Journal de l'année Édition 1996 1996Éd. 1996

Mexique, Amérique centrale et Caraïbes

Mexique

Entré en fonction le 1er décembre 1994, le nouveau président, Ernesto Zedillo (Parti révolutionnaire institutionnel), découvre (ou prétend découvrir) une situation économique catastrophique : son prédécesseur, Carlos Salinas de Gortari, aurait préservé les « fondamentaux » économiques de façon totalement artificielle, en vendant massivement des bons du Trésor et en refusant de dévaluer la monnaie. Depuis 1992, le peso était surévalué par rapport au dollar à cause d'une importante différence entre l'inflation du Mexique et celle des États-Unis.

Salinas n'avait jamais voulu dévaluer parce qu'il était soucieux de son image (« un président qui dévalue est un président dévalué », dit-on au Mexique) au moment où il allait présenter sa candidature à la présidence de l'Organisation mondiale du commerce (OMC), parce que les élections approchaient et qu'il ne voulait pas donner d'arguments à ceux qui, aux États-Unis, s'opposaient à l'Accord de libre-échange nord-américain (l'ALENA, qui lie le Mexique aux États-Unis et au Canada). Le déficit des comptes courants du Mexique était comblé par des flux de capitaux importants, attirés par la perspective de l'ALENA.

À l'automne 1994, il devient évident que l'ampleur du déficit (7,6 % du PIB) rend une dévaluation nécessaire. Cela provoque une attaque spéculative. Le 22 décembre, le flottement du peso est décidé. Celui-ci s'effondre ensuite : alors qu'un dollar s'échangeait contre 3,5 pesos en décembre, il en vaut 5,57 début janvier.

Après l'annonce par le président E. Zedillo d'un plan d'austérité d'urgence, plusieurs milliers de personnes manifestent à Mexico le 5 janvier. Le 10 janvier, toutes les Bourses latino-américaines chutent, à tel point que l'on parle d'un « minikrach boursier » : la bourse de Mexico recule de 6,26 %, celle de São Paulo de 9,8 %, celle de Buenos Aires de 6,49 %, celle de Santiago de 3,73 % et celle de Lima de 8,44 %. C'est l'« effet Tequila ».
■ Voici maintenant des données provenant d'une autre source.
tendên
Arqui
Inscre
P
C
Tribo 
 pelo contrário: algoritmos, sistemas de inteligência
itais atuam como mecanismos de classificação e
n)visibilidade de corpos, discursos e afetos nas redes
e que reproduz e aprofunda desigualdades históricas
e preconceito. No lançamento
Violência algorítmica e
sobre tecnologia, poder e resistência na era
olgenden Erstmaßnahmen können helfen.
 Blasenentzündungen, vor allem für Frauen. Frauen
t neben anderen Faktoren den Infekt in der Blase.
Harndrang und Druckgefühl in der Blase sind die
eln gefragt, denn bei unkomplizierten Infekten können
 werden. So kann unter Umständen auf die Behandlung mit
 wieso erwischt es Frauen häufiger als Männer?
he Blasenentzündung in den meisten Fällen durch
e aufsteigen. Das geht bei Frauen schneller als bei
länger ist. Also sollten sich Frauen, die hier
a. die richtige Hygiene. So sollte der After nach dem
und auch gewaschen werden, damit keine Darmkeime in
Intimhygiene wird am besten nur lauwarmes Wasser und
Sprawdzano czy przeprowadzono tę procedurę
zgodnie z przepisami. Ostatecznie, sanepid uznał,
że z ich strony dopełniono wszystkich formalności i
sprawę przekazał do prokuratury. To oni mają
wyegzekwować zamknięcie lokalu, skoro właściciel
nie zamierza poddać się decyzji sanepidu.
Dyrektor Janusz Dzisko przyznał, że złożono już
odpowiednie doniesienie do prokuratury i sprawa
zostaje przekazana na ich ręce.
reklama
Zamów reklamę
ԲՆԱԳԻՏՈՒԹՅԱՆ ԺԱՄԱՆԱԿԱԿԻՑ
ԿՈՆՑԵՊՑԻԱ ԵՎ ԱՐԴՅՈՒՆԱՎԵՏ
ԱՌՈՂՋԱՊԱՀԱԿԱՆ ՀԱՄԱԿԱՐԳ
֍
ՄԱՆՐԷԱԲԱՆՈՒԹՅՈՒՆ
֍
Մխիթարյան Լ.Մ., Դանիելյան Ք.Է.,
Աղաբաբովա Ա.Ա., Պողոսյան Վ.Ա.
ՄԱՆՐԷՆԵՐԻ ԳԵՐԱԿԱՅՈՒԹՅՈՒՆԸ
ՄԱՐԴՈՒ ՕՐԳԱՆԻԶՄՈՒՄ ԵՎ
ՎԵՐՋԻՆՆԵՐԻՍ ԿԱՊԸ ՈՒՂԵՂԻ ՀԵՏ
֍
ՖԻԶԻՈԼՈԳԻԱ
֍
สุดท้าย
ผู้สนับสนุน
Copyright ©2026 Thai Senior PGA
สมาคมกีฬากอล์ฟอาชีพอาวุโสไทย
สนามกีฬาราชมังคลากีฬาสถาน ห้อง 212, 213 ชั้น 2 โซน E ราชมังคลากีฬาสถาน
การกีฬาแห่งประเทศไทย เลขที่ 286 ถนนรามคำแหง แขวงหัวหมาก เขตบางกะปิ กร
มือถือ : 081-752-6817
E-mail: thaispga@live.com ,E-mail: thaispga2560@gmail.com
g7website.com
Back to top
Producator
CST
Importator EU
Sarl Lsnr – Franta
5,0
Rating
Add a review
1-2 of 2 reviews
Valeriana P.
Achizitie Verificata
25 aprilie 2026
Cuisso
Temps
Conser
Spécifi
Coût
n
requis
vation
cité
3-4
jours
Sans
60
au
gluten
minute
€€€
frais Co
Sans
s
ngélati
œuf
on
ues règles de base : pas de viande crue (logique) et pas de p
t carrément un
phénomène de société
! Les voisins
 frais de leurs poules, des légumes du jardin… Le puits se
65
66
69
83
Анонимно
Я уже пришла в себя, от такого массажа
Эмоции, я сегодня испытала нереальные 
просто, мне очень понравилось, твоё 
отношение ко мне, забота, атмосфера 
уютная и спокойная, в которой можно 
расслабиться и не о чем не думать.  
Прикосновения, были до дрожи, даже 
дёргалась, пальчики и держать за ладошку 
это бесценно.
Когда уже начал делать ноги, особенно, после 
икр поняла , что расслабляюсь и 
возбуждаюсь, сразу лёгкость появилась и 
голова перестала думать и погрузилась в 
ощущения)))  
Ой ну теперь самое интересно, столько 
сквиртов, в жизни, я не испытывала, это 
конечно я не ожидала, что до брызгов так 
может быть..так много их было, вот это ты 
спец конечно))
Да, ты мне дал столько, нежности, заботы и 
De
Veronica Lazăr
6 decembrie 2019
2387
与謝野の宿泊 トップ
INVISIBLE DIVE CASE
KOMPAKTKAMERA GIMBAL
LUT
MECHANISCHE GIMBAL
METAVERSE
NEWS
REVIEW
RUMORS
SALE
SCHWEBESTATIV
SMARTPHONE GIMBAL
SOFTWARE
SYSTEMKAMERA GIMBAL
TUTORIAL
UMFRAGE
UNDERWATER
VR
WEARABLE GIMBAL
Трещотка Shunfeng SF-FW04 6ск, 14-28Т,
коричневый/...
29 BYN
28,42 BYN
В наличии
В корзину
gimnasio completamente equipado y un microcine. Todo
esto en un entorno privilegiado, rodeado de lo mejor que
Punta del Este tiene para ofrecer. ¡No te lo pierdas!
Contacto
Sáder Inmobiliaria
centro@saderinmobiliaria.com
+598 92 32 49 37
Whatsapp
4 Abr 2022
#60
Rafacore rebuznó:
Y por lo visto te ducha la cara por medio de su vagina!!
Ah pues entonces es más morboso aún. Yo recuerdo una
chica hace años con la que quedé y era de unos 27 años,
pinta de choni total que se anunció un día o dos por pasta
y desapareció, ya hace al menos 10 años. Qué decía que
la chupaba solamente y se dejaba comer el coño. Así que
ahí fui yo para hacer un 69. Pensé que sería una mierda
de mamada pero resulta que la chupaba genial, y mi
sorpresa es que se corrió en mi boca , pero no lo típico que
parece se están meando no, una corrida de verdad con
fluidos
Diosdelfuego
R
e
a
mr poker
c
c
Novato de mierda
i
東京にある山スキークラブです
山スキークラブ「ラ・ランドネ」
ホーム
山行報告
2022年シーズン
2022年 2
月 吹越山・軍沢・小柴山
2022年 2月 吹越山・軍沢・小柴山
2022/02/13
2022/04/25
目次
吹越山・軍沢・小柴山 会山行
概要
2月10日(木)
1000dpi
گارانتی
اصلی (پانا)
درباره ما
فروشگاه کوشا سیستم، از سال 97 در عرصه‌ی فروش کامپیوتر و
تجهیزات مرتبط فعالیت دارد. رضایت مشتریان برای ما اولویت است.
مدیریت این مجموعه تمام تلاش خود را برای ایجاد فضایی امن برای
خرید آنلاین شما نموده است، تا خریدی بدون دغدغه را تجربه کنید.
Le 31 janvier, les États-Unis s'engagent à fournir une aide de 20 milliards de dollars, qui s'ajoutent aux 17,8 milliards mis à la disposition du Mexique par le Fonds monétaire international (FMI). Au total, ce sont 50 milliards de dollars qui sont mobilisés pour sauver le Mexique, un montant sans équivalent dans l'histoire.

L'évolution de l'économie du Mexique est chaotique pendant toute l'année 1995. À des phases d'optimisme, donnant à penser que la crise est résolue, succèdent des phases de panique et de réactivation de la crise. L'instabilité devient structurelle.

Pour 1995, l'OCDE prévoit une contraction du PIB de 3,5 % et une reprise en 1996. Le coût social à payer pour le rétablissement macro-économique est énorme. En quelques mois, 800 000 emplois disparaissent.

Le référendum zapatiste

D'autres problèmes viennent s'ajouter à la crise financière. Les négociations avec la guérilla piétinent, la violence se généralise et la démocratisation se fait attendre. Le 9 février, accusant l'Armée zapatiste de libération nationale (l'EZLN du sous-commandant Marcos) de préparer des actions violentes tout en se disant favorable à des négociations, le gouvernement lance une opération militaire pour récupérer les territoires occupés et arrêter les dirigeants zapatistes. Plusieurs phases de négociation se succèdent, sans succès. Durant l'été, les zapatistes prennent une initiative originale. Le 27 août, ils organisent un référendum dans tout le pays, pour consulter les Mexicains sur le rôle politique de l'EZLN et leur demander s'ils appuient leurs revendications sur la démocratisation du système politique. Près d'un million de Mexicains participent au vote (soit environ 10 % de la population totale) et se montrent favorables à une transformation de l'EZLN en parti politique.

Le 11 septembre, à l'issue de la sixième réunion de négociation, le gouvernement et les zapatistes parviennent à un accord qui définit les procédures des futures négociations. Celles-ci devraient ensuite porter sur les thèmes suivants : les droits et la culture indigènes, la démocratie, la justice, le bien-être et le développement.

Violence et démocratisation

Pendant l'année, une violence plus sociale fait son apparition. Le 28 juin, une manifestation paysanne tourne au massacre : 14 paysans sont tués, 23 sont blessés. En septembre, des responsables politiques de gauche et des policiers sont assassinés. Au sud, à côté du Chiapas, l'État d'Oaxaca devient une véritable poudrière, où pullulent les trafiquants de drogue et les bandes armées.